In the U.S., these concepts have moved to the forefront of debate over the past year. Especially in the past week, given President Trump’s decision to rescind DACA, which protects children who were brought into the country by illegal immigrants.
This is where things get muddy. Because the child is not born in the U.S., he/she will not be entitled to the rights of citizenship. I won’t dive into the politics here, but I do believe it’s important to understand what the laws are and how they effect each country.
There are good arguments for both Jus Soli and Jus Sanguinis.
Jus Soli allows for generations of families to form in a country. The naturalization process in a country is typically very long, expensive, and complicated. Many individuals will forego this process and remain immigrants their whole lives – in a country they were born in and lived their entire lives in. Jus Sanguinis can create major social disparity in immigrant-heavy countries.
In the 1960s, Germany (following Jus Sanguinis) invited hundreds of thousands of immigrants to their country to remedy their labor shortages. Germany intended for this to be a temporary migration, however, tens of thousands of Turkish nationals remained in Germany for decades to follow, many of which started families.
Citizenship implicates a multitude of civil rights – voting, employment, education, housing, travel, and healthcare. One could argue that creating a population of second-class individuals without the benefits of citizenship would consequently inhibit productive contributions to their society.
Given the growing population of Turks in Germany, a new law was passed in 2000 that allowed children born in Germany to foreign parents to receive two passports. However, before the age of 23, the individual must select one citizenship over the other. Germany does not allow dual citizenship to these individuals. There are roughly a half-million of these cases, two-thirds of which are for children of Turkish descent.
One could easily see why following Jus Soli is a major step in ensuring that a country’s immigrant population becomes valuable contributing members of a nation.
People either believe that nationhood is a group of people bonded together by ancestry or they believe that people are bonded together by where they are located and by the ideas that they share.
I am not naïve to the fact that Jus Soil promotes illegal immigration to a degree. As I said earlier, the U.S. and Canada are the only developed nations that still follow the practice of Jus Soli. The UK ended the practice in 1983; Australia, 1986; India, 1987; Malta, 1989; Ireland, 2004; New Zealand, 2006; Dominican Republic, 2010.

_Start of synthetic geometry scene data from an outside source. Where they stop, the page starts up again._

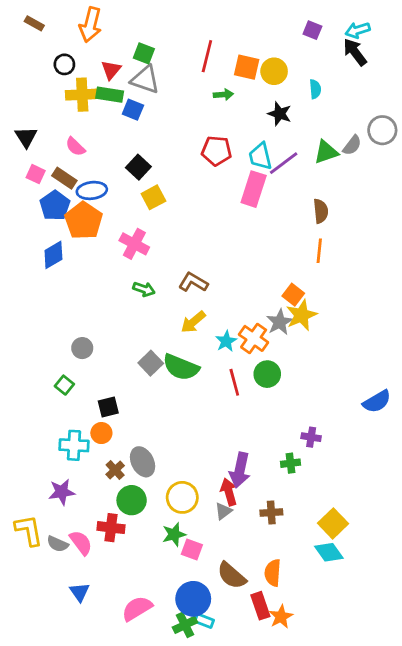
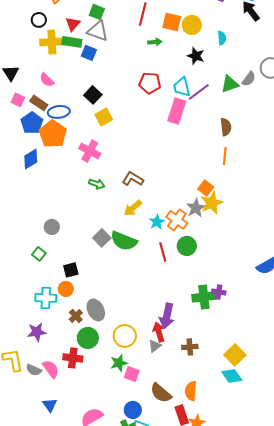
green cross: (291, 463) -> (204, 297), moved, size x1.6
blue circle: (193, 599) -> (133, 410), size x0.7

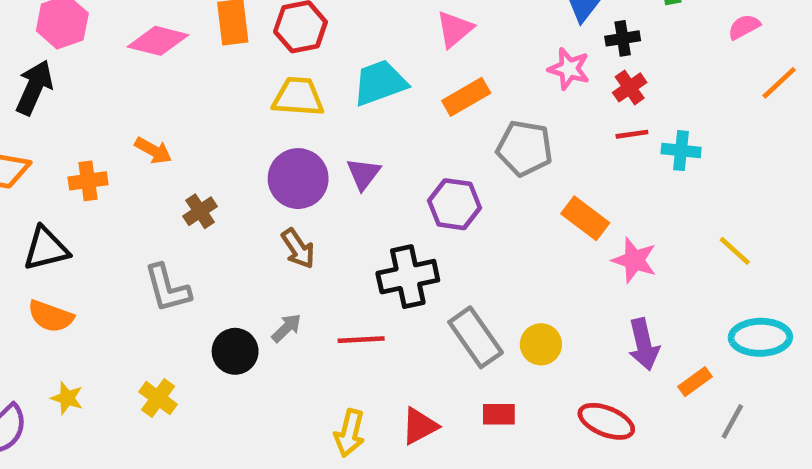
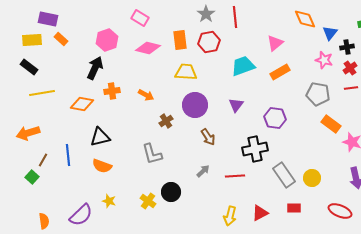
yellow trapezoid: (298, 97) -> (186, 72), moved
gray pentagon: (525, 148) -> (318, 94), moved
purple circle: (298, 179) -> (195, 105), moved
orange cross: (88, 181) -> (112, 91), moved
black circle: (235, 351) -> (171, 192), moved

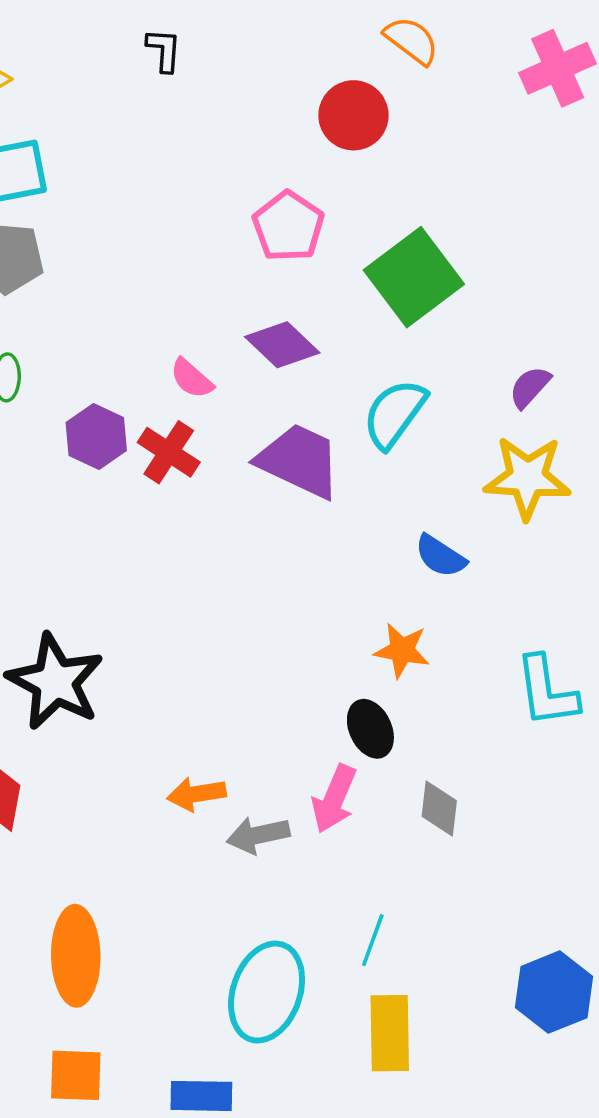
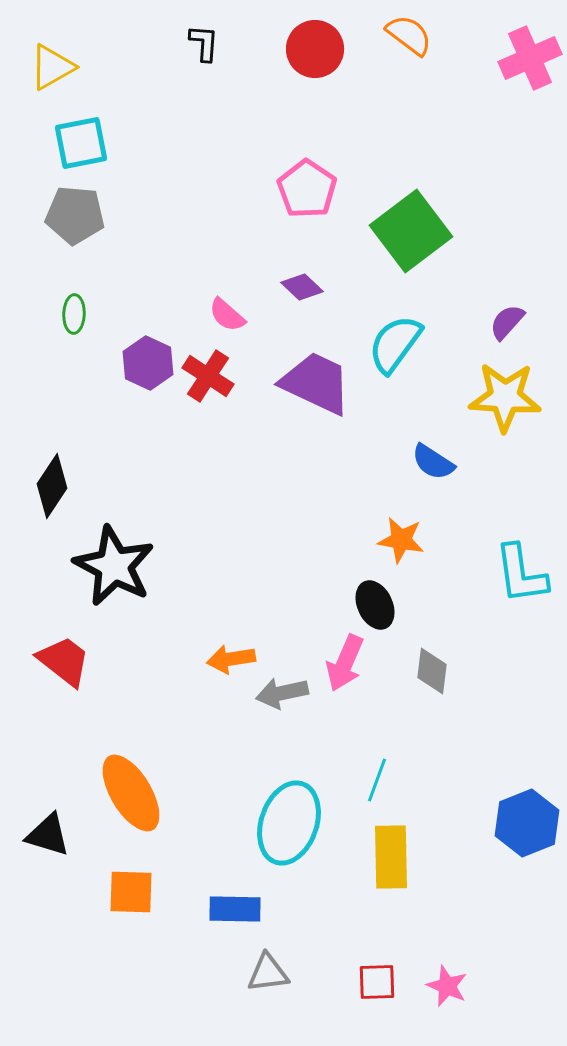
red circle: (353, 115) -> (315, 49), moved
purple diamond: (282, 345) -> (302, 287), size x0.7
orange ellipse: (76, 956) -> (131, 793), turned -30

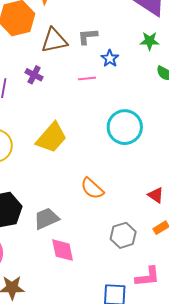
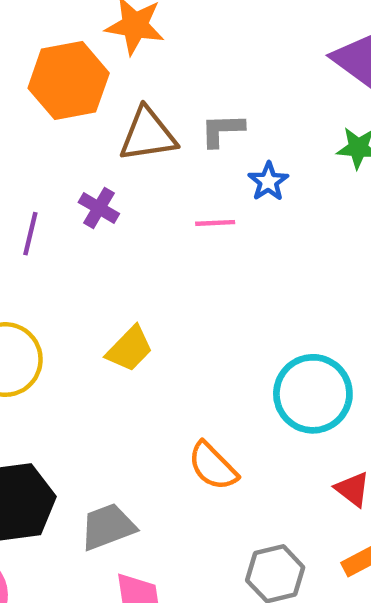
cyan circle: (125, 127) -> (313, 394), moved
yellow trapezoid: (52, 138) -> (130, 349), size x0.7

The reasons countries have ended Jus Soli are diverse, but they have resulted from concerns that are similar to those of the United States. Increased illegal immigration is the main factor. This was well documented in the case of Ireland, which was the last country to allow citizenship by birth in the EU. This causes flocks of women to Ireland to birth their children, allowing the child to receive an EU passport. In 2004, 79% of the population voted to end automatic citizenship by birth.
Today, your passport may be valuable and allow you all the benefits you need at the moment, but preparing for the future should always entail a back-up plan. Having a second passport is quickly becoming one of the top priorities for individuals preparing for whatever comes next.
I can personally tell you that I am working towards getting my EU passport, which I hope to have by the time I am 33. Once I receive that, I will most likely immediately start working to get a third.
No, I am not a doomsday type person who believes the U.S. is going to crumble. I am just an avid traveler and understand the privileges one receives by being a citizen. Therefore, I put extremely high value on gaining citizenships in countries that I may want to spend long periods of time in.
I am currently researching my ancestry to see if I qualify for citizenship from any distant relatives. A little bit of research can go a long way here. This is probably the quickest and cheapest way to get a second passport… other than marriage, but let’s save that for another day.